--- DIRECTIONS FOR THIS TASK ---
Read the listing below and tally the lines that contain "nhựa"; the reply is that tally only.

--- EXERCISE MATERIAL ---
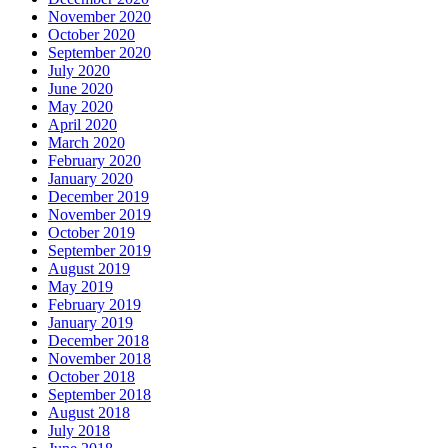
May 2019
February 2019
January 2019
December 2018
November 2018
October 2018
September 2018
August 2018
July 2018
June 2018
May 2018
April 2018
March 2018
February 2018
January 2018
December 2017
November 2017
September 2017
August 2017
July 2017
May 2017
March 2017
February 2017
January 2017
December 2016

==

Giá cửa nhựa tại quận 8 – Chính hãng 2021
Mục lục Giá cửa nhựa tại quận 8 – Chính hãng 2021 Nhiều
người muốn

--- ANSWER TO THE PROBLEM ---
2